Answer:
a. 200 m
b. 100 m
Step-by-step explanation:
Solution:-
- We will first draw three points marked A,B and Q from left most to right most.
- We are told that the antennas at A and B radiate in phase. This means the radio-waves emitted by each antenna are synchronous in terms of ( frequency and wavelength ).
- We will denote the common wavelength of coherent sources of radio-waves ( A and B ) with λ.
- The relation between the wavelength ( λ ) and the path difference between the source and observation point ( Q ) for the case of destructive interference is:
AQ - BQ = n*λ/2
Where,
n: The order of wavelength
AQ: The distance between antenna A and point Q
BQ: The distance between antenna B and point Q
- The point Q is positioned ( 100 + 50 ) m away from antenna A and 50 m from antenna B. Hence,
150 - 50 = n*λ/2
- To determine the longest wavelength ( λ ) to meet destructively at point Q with the given path difference.
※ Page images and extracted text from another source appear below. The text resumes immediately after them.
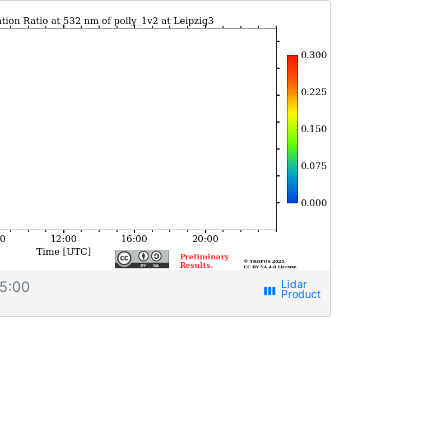
5:00
view_week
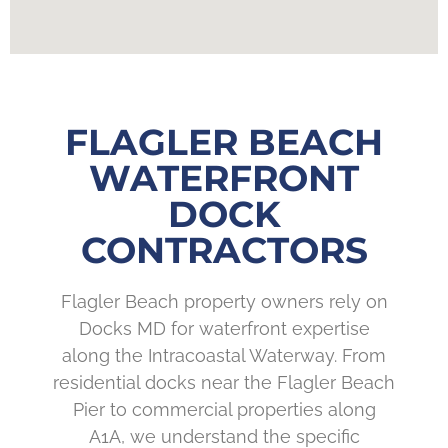
FLAGLER BEACH
WATERFRONT
DOCK
CONTRACTORS
Flagler Beach property owners rely on
Docks MD for waterfront expertise
along the Intracoastal Waterway. From
residential docks near the Flagler Beach
Pier to commercial properties along
A1A, we understand the specific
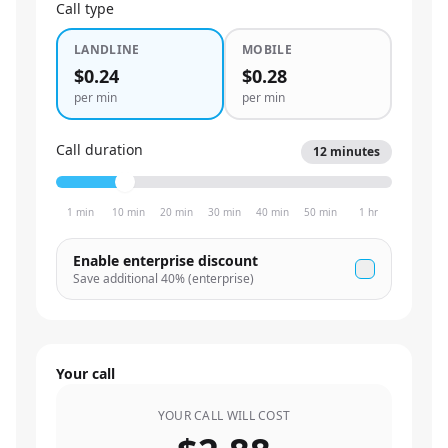
Call type
LANDLINE
MOBILE
$0.24
$0.28
per min
per min
Call duration
12
minutes
1 min
10 min
20 min
30 min
40 min
50 min
1 hr
Enable enterprise discount
Save additional
40
% (enterprise)
Your call
YOUR CALL WILL COST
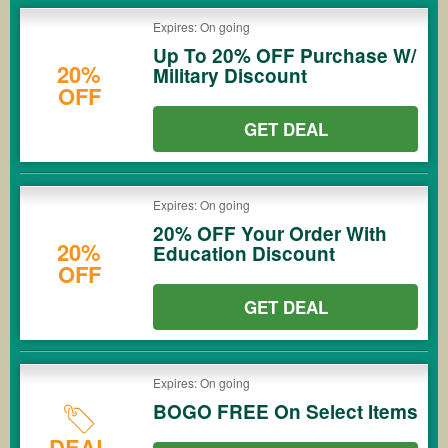
Expires: On going
Up To 20% OFF Purchase W/
20%
Military Discount
OFF
GET DEAL
Expires: On going
20% OFF Your Order With
20%
Education Discount
OFF
GET DEAL
Expires: On going
BOGO FREE On Select Items
DEAL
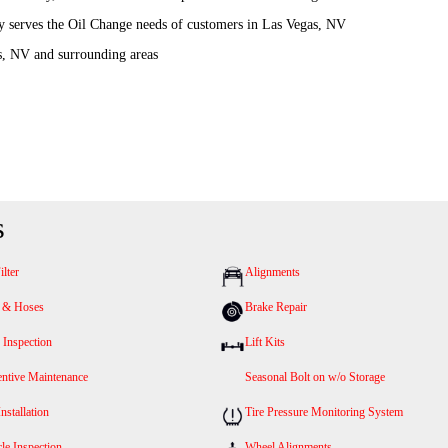
y serves the Oil Change needs of customers in Las Vegas, NV
s, NV and surrounding areas
s
ilter
Alignments
s & Hoses
Brake Repair
 Inspection
Lift Kits
entive Maintenance
Seasonal Bolt on w/o Storage
Installation
Tire Pressure Monitoring System
le Inspection
Wheel Alignments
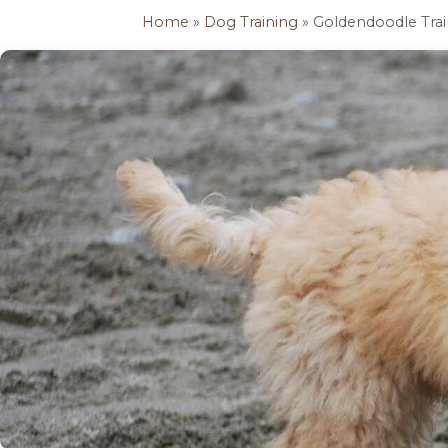
Home
»
Dog Training
» Goldendoodle Trai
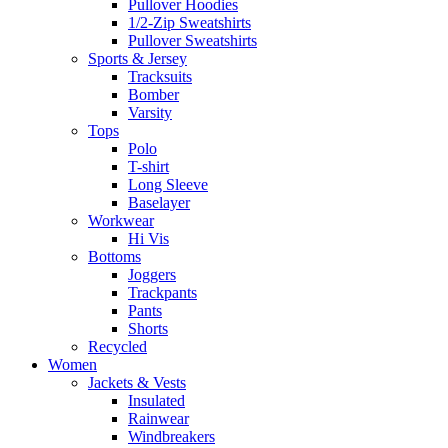
Pullover Hoodies
1/2-Zip Sweatshirts
Pullover Sweatshirts
Sports & Jersey
Tracksuits
Bomber
Varsity
Tops
Polo
T-shirt
Long Sleeve
Baselayer
Workwear
Hi Vis
Bottoms
Joggers
Trackpants
Pants
Shorts
Recycled
Women
Jackets & Vests
Insulated
Rainwear
Windbreakers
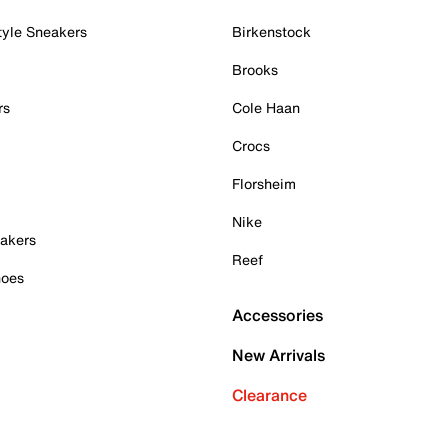
tyle Sneakers
Birkenstock
Brooks
rs
Cole Haan
Crocs
Florsheim
Nike
akers
Reef
hoes
Accessories
New Arrivals
Clearance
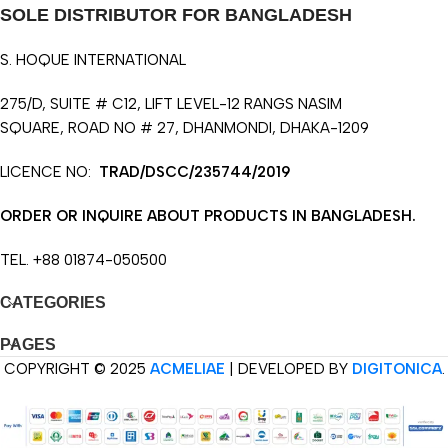
SOLE DISTRIBUTOR FOR BANGLADESH
S. HOQUE INTERNATIONAL
275/D, SUITE # C12, LIFT LEVEL-12 RANGS NASIM
SQUARE, ROAD NO # 27, DHANMONDI, DHAKA-1209
LICENCE NO:
TRAD/DSCC/235744/2019
ORDER OR INQUIRE ABOUT PRODUCTS IN BANGLADESH.
TEL. +88 01874-050500
CATEGORIES
PAGES
COPYRIGHT © 2025
ACMELIAE
| DEVELOPED BY
DIGITONICA
.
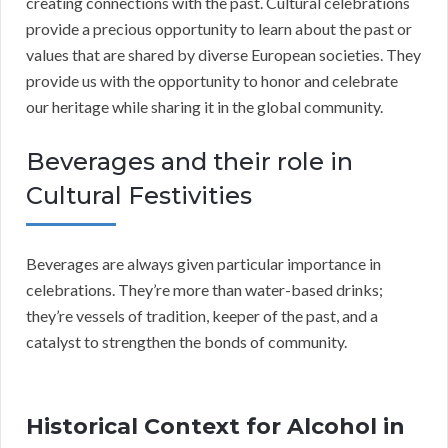
creating connections with the past. Cultural celebrations
provide a precious opportunity to learn about the past or
values that are shared by diverse European societies. They
provide us with the opportunity to honor and celebrate
our heritage while sharing it in the global community.
Beverages and their role in
Cultural Festivities
Beverages are always given particular importance in
celebrations. They’re more than water-based drinks;
they’re vessels of tradition, keeper of the past, and a
catalyst to strengthen the bonds of community.
Historical Context for Alcohol in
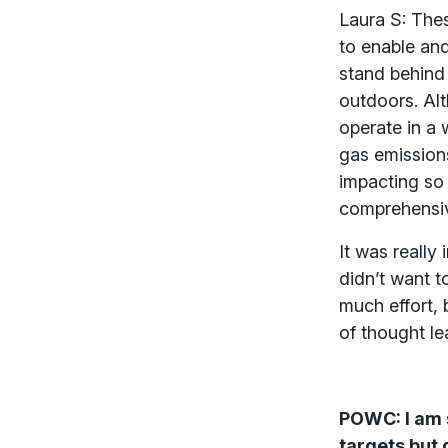
Laura S: Thes
to enable and
stand behind 
outdoors. Al
operate in a 
gas emissions
impacting so
comprehensiv
It was really
didn’t want t
much effort, 
of thought le
POWC: I am s
targets but 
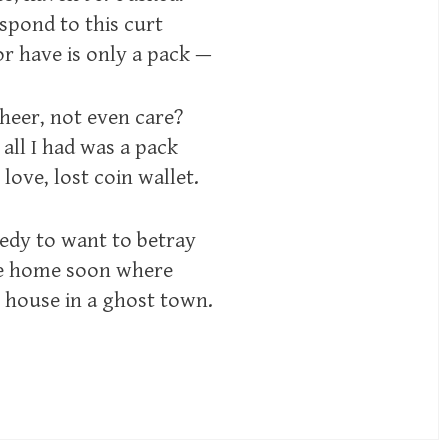
espond to this curt
 or have is only a pack —
cheer, not even care?
 all I had was a pack
ove, lost coin wallet.
edy to want to betray
ome home soon where
t house in a ghost town.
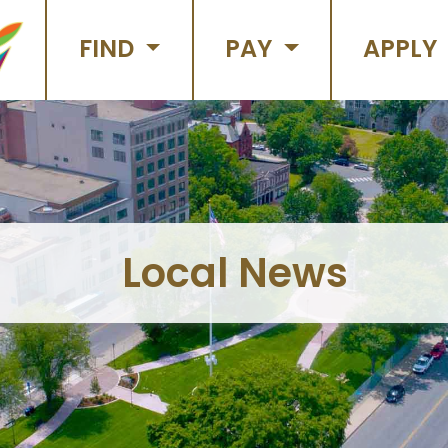
FIND
PAY
APPLY
Local News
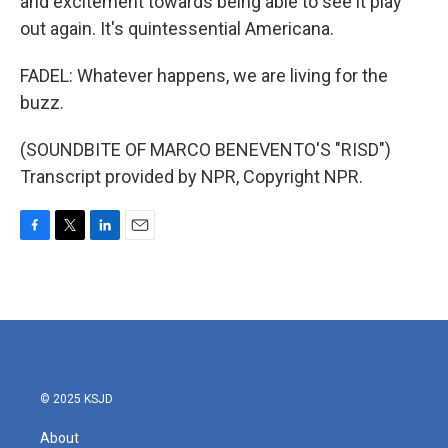
and excitement towards being able to see it play
out again. It's quintessential Americana.
FADEL: Whatever happens, we are living for the
buzz.
(SOUNDBITE OF MARCO BENEVENTO'S "RISD")
Transcript provided by NPR, Copyright NPR.
F
T
L
E
a
w
i
m
c
i
n
a
e
t
k
i
b
t
e
l
o
e
d
o
r
I
k
n
© 2025 KSJD
About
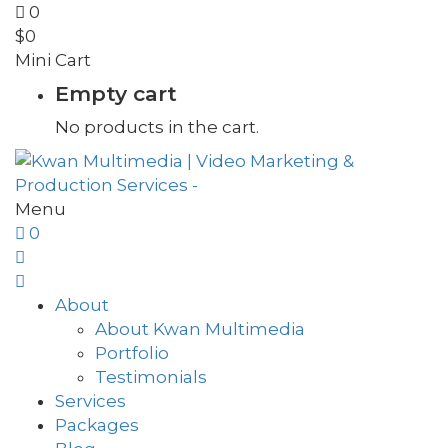
0
$
0
Mini Cart
Empty cart
No products in the cart.
Menu
0
About
About Kwan Multimedia
Portfolio
Testimonials
Services
Packages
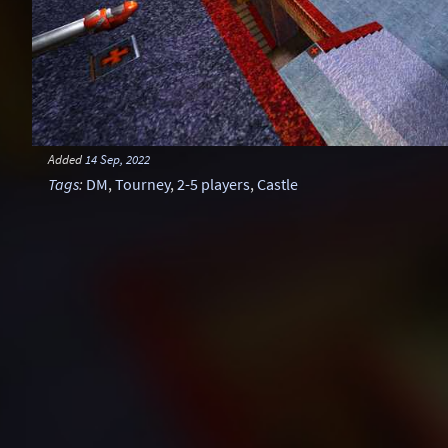
Added
14 Sep, 2022
Tags
:
DM
,
Tourney
,
2-5 players
,
Castle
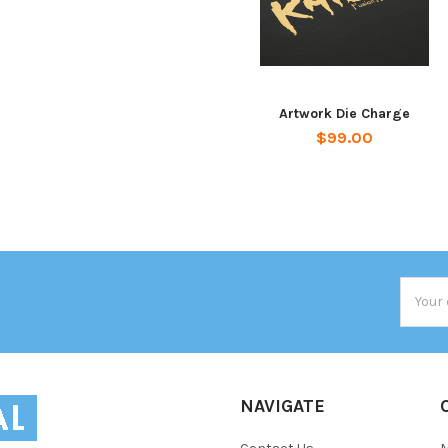
Artwork Die Charge
$99.00
Email
Addres
NAVIGATE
The order of wavelength ( n ) must be minimum ( 1 ). Therefore,
100 = λ/2
λ = 200 m .... Answer
- The relation between the wavelength ( λ ) and the path difference between the source and observation point ( Q ) for the case of constructive interference is:
AQ - BQ = n*λ
Where,
n: The order of wavelength
AQ: The distance between antenna A and point Q
BQ: The distance between antenna B and point Q
- The point Q is positioned ( 100 + 50 ) m away from antenna A and 50 m from antenna B. Hence,
150 - 50 = n*λ
- To determine the longest wavelength ( λ ) to meet constructively at point Q with the given path difference. The order of wavelength ( n ) must be minimum ( 1 ). Therefore,
100 = λ
λ = 100 m .... Answer